Strom I really think you have made a wonderful point that is very much closer to where Nicky was thinking. One of the things was most tragic about the last few years of Nicky's reign was the interception of letters that the even family members were writing about the need to get rid of Alix that the secret police were then passing on to Nicky and Alix to read.
While historians acknowledge the terrible impact that the intercepted letters had on Nicky and Alix as they began to understand how hated they were and how compromised their own family was. I believe that Alix read both letters from Princess Z. Yousoupoff and her own sister that show complicity with the murder of Rasputin. While historian acknowledge the depressing impact the intercepted letters had on Nicky and Alix, still they show so little understanding when interpreting scenes such as the GD Alexander's famous last interview with Alexandra. They emphasize how inflexible and distant Alix is as she listens to the GD, even when he looses all control and starts shouting, with Nicky sitting quietly the whole time smoking.
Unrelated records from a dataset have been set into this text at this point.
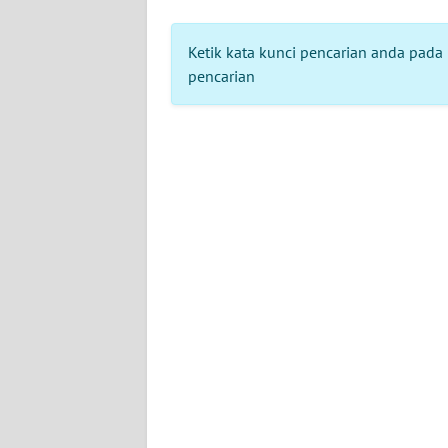
BERITA
Ketik kata kunci pencarian anda pada 
KONTAK
pencarian
KAMI
INFO
IKLAN
TENTANG
KAMI
PEDOMAN
MEDIA
SIBER
REDAKSI
KARIR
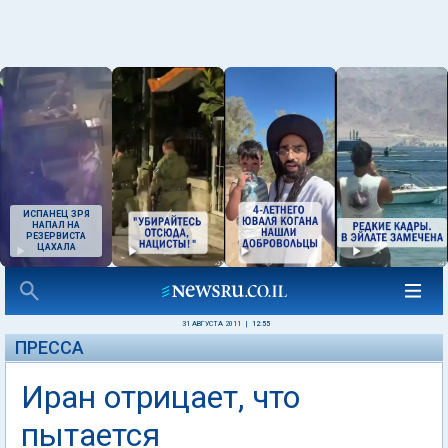
ИСПАНЕЦ ЗРЯ
НАПАЛ НА
РЕЗЕРВИСТА
ЦАХАЛА
31 АВГУСТА 2011
|
12:55
ПРЕССА
Иран отрицает, что
пытается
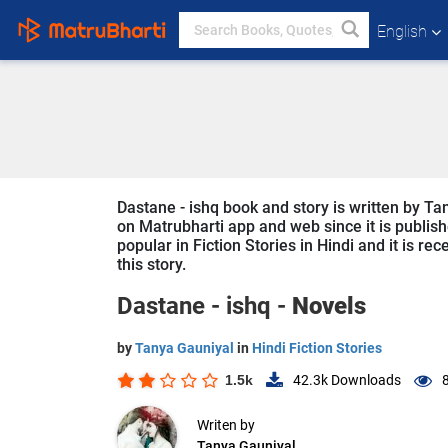
English
Dastane - ishq book and story is written by Ta
on Matrubharti app and web since it is publishe
popular in Fiction Stories in Hindi and it is r
this story.
Dastane - ishq -
Novels
by
Tanya Gauniyal
in
Hindi Fiction Stories
1.5k
42.3k
Downloads
Writen by
Tanya Gauniyal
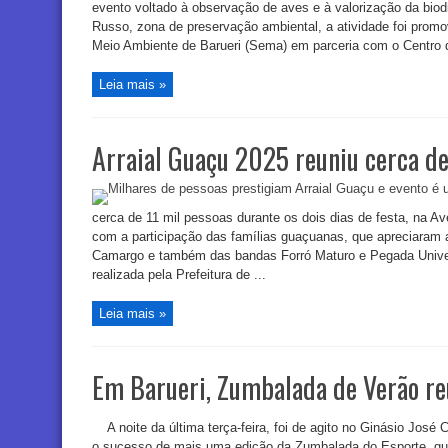
evento voltado à observação de aves e à valorização da biod
Russo, zona de preservação ambiental, a atividade foi promo
Meio Ambiente de Barueri (Sema) em parceria com o Centro d
Leia mais »
Arraial Guaçu 2025 reuniu cerca de
cerca de 11 mil pessoas durante os dois dias de festa, na A
com a participação das famílias guaçuanas, que apreciaram 
Camargo e também das bandas Forró Maturo e Pegada Universi
realizada pela Prefeitura de ...
Leia mais »
Em Barueri, Zumbalada de Verão re
A noite da última terça-feira, foi de agito no Ginásio José
o sucesso de mais uma edição da Zumbalada do Esporte, qu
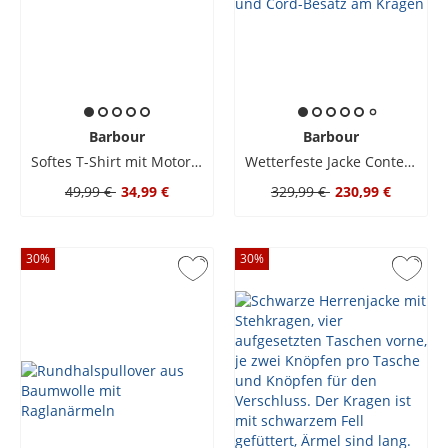
Barbour
Barbour
Softes T-Shirt mit Motorad-Motiv
Wetterfeste Jacke Contemporary A7 mit Gürtel und Cord-Besatz am Kragen
49,99 €
34,99 €
329,99 €
230,99 €
30
%
30
%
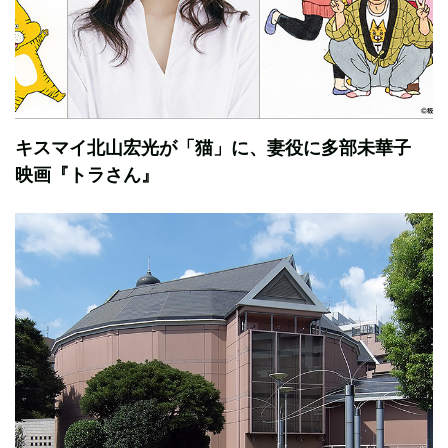
キスマイ北山宏光が「猫」に、妻役に多部未華子
映画『トラさん』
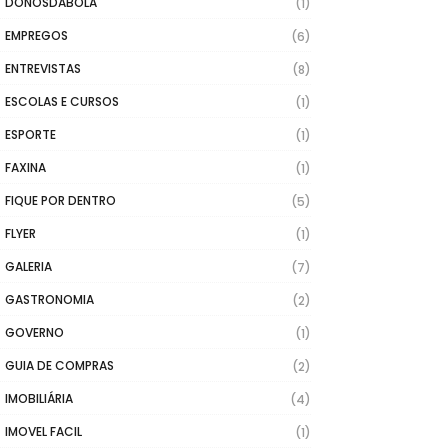
DONOSDABOLA
(1)
EMPREGOS
(6)
ENTREVISTAS
(8)
ESCOLAS E CURSOS
(1)
ESPORTE
(1)
FAXINA
(1)
FIQUE POR DENTRO
(5)
FLYER
(1)
GALERIA
(7)
GASTRONOMIA
(2)
GOVERNO
(1)
GUIA DE COMPRAS
(2)
IMOBILIÁRIA
(4)
IMOVEL FACIL
(1)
No one make mention of the fact that one of the GD Alexander's brothers has openly stated Alix should be illiminated. How is Alix going to react to the GD Alexander's pleas for a more liberal government when behind that plea a plot against her life.
But you know, actually as I have thought about it I think that the real culprit of the revolution is not Alexandra, Nicky, or even Rasputin, I think that they were all scapegoats. I think the real cause of the Revolution was WW1.
When my books are unpacked I will try and share some of the statistics of what happened to America when it tried to mobilize a million men on entering the last year of the war and the near crisis and popular revolt it brought on. I think reviewing those facts will give a much clearer sense of how remarkably well Russia did through three long years of war.
In connection with this I was also aware that if you study the year that the GD Nicholas was Commander and Chief you begin to read descriptions of how altered his behaviour becomes after a year of the constant slaughter of the Russian Army and then the reverses in Gallacia, and how the GD Nicholas becomes distant and depressed. The description of his mental state just before he was replaced by Nicky are very similar to the descriptions of Nicky close to the abdication.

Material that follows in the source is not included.